George knelt down and looked at the earth. It was freshly disturbed. There seemed no question about that. He picked up a handful, rubbed it with his fingers, and glanced up at the sky. “Are they buried together?” he asked.

“I don’t know. Could be.”

The house had been unoccupied for years. Probably decades. The thick dust everywhere told him that.

George went looking for Hutch. When they returned, moments later, he was already upset. “I don’t think the Memphis has a spade in its gear locker,” she was saying, “but regardless, we should not dig them up.”

“Why not? Isn’t that what archeologists do?”

“We’re not archeologists, George. And that’s the reason why not. We need people here who know what they’re doing.”

He looked at Nick, who made it a point to study the cupola. Nice design, that. “Do you have an alternative?”

“Sure,” she said. “Let’s have Bill take a look with the sensors. That’ll tell us what’s down there. You won’t get the chance to unearth the bones, but you’ll preserve the site, and the Academy will thank you for it.”

“All right,” he said. “Do it.”

Nick watched while she sent instructions back to the Memphis. It was below the horizon, so they had to wait. Hutch went back inside, but he and George stayed near the grave. George kept talking about what might have happened had they arrived a few days earlier. “What are the odds,” he asked, “against actually meeting a third party at a place like this?”

“Whoever they were,” Nick said, “they must have known someone was here. I mean, you don’t wander into a place like this by accident.”

“We did.” He looked up at the rings. It took an act of will not to simply stand and stare at them.

“If it was recent,” Nick said. He pointed his lamp at the walkway and grumbled.

“What’s wrong?” asked George.

“We’ve been all over the place,” he said.
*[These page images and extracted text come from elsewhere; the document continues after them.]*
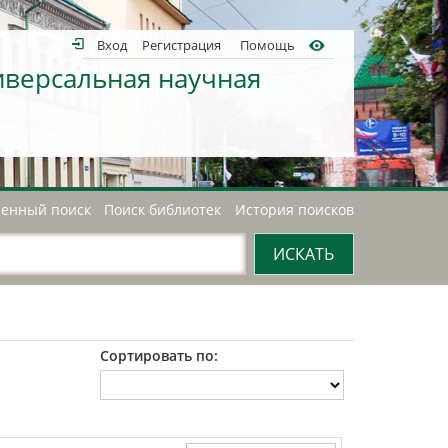
Вход
Регистрация
Помощь
иверсальная научная
енный поиск
Поиск библиотек
История поисков
Сортировать по:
“So what are we concerned about here?”

“If the burial actually happened recently, there should be marks in the dust. Footprints. Some kind of indication.”

“Yeah.” George looked. “Oh.”

Everybody, by now, had gone round and round on the bricks. Any indication of who might have been there was probably gone. But maybe not. He saw scuff marks on the collapsed bench. A section of the seat was almost free of dust.
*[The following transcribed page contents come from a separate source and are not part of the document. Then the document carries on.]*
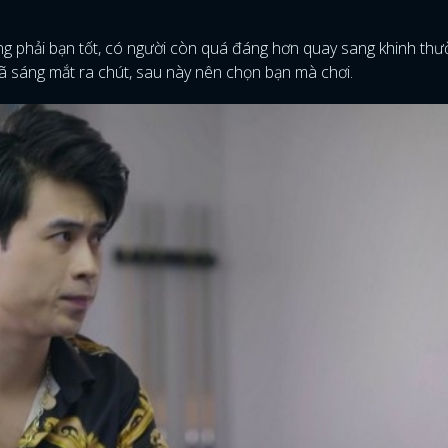
ng phải bạn tốt, có người còn quá đáng hơn quay sang khinh thư
 sáng mắt ra chút, sau này nên chọn bạn mà chơi.
ĐĂNG NHẬP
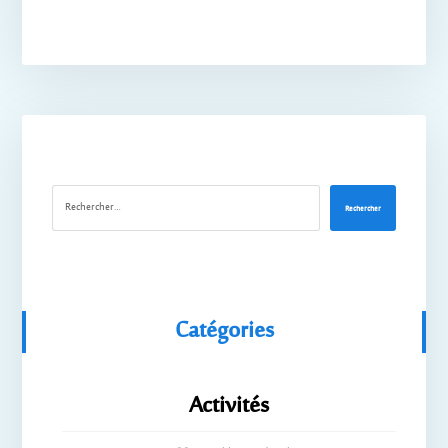
Rechercher
Catégories
Activités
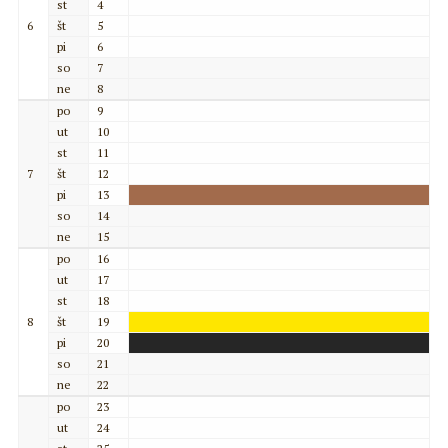
st
4
6
št
5
pi
6
so
7
ne
8
po
9
ut
10
st
11
7
št
12
pi
13
so
14
ne
15
po
16
ut
17
st
18
8
št
19
pi
20
so
21
ne
22
po
23
ut
24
“What do you think?” asked George.

Had something been on the bench for an extended period? Was that the reason it had collapsed? It was too much for Nick. He shrugged and let it go. “I wish we’d stayed off the walkway,” he said. And he thought: That’s the point Hutch was trying to make.

He watched the lights prowling relentlessly through the house, one upstairs moving from room to room, hesitating in the empty chamber, the rest gathered in the living room. After a couple of minutes the upstairs light started down, headed for the others.

They seemed somewhat at a loss. Nick wasn’t sure why that was, but it almost seemed they were developing a sense of kinship with whoever had lived there. However threatening the image might look in the living room portrait, the subject was now in the grave, buried a few meters away, and they could relate to that.

Nick wondered what the creatures had been like, what they’d talked about while they sat in the chairs in the front room gazing out at that incredible sky. There was something very human about the house, a refuge in a place so remote from ordinary life. Nick had always talked about buying an island somewhere, preferably in the remote North Atlantic, where the ocean was cold and the weather terrible. That was what he’d wanted because he liked fireplaces. And fireplaces only came into their own when you had desperate weather. Well, this was a place built for fireplaces if there had ever been one. It was, most of all, a place he recognized.

One of the lamps broke away and came in his direction. Hutch. Quiet, graceful, always in command despite her size.

“There are two of them down there, Nick,” she said.

HUTCH LOOKED AT her notebook, at George, at Nick, and then at the ground. “Bill says they’re side by side, two meters apart. Both sets of remains are mummified. As one would expect under these conditions.” She slid the notebook into her vest.